* [DATASET EXCERPTS]:
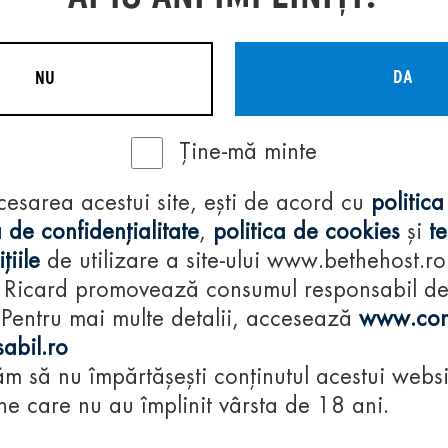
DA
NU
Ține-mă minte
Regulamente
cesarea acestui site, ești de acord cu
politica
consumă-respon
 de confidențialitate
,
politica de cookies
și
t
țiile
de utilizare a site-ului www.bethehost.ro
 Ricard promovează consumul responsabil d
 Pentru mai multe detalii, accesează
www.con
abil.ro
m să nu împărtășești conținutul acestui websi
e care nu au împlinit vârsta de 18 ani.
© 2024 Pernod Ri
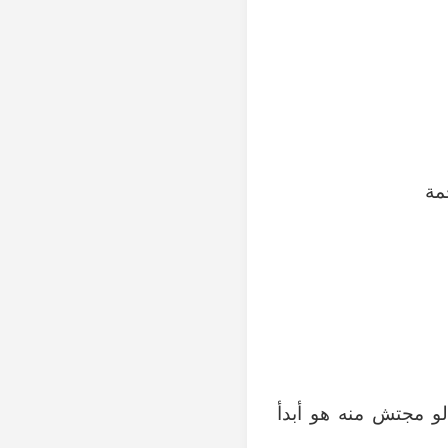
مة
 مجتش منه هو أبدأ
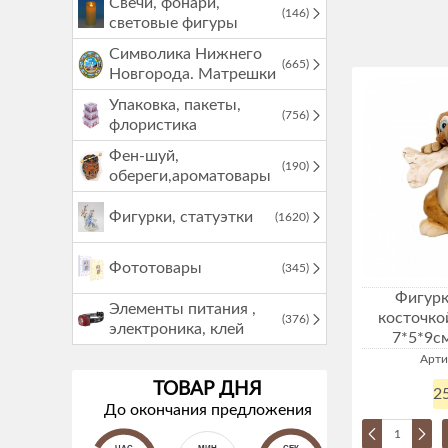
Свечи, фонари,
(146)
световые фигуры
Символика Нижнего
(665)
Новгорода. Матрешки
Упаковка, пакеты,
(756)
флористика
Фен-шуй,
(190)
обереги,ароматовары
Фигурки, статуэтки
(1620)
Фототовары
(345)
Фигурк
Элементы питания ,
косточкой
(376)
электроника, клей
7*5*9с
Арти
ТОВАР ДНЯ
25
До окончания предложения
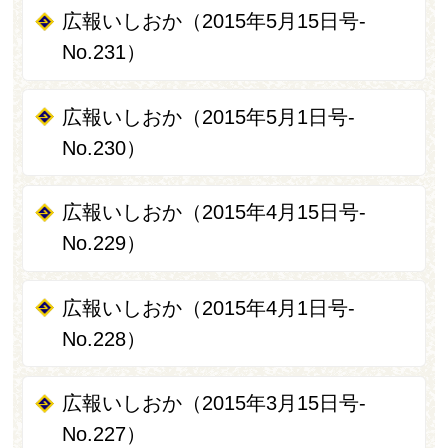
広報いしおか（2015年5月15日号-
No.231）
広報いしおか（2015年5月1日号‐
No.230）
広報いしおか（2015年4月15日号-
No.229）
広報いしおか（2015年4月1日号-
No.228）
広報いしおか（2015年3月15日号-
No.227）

==

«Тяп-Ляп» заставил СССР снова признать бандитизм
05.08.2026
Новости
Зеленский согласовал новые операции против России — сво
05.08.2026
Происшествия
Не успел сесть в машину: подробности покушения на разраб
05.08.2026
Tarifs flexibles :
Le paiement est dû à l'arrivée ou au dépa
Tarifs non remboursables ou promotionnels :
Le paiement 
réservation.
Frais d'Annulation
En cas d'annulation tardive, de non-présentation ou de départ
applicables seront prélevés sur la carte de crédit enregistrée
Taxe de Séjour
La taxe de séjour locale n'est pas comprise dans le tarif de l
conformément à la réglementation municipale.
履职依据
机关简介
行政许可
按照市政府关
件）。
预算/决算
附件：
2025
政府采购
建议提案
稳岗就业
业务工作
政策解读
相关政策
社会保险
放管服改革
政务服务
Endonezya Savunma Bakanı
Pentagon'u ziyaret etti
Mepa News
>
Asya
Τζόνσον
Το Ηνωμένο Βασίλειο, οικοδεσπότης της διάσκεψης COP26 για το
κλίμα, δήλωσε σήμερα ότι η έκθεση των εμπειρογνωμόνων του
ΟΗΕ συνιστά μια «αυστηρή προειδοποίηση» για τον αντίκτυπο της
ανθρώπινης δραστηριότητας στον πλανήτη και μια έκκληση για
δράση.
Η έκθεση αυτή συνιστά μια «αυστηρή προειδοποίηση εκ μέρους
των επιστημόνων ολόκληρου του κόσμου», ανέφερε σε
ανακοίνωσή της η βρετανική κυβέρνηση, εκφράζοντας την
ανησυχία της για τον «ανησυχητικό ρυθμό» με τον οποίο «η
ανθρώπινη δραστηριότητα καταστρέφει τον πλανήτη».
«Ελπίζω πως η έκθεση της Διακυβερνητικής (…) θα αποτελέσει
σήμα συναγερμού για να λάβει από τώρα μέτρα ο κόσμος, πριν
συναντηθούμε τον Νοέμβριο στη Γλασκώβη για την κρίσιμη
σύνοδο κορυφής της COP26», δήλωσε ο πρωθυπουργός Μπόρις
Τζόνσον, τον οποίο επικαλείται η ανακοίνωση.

* [WORK TASK]: If a line above holds the string "συνιστά", return it as it stands.

* [ANSWER]:
ΟΗΕ συνιστά μια «αυστηρή προειδοποίηση» για τον αντίκτυπο της
Η έκθεση αυτή συνιστά μια «αυστηρή προειδοποίηση εκ μέρους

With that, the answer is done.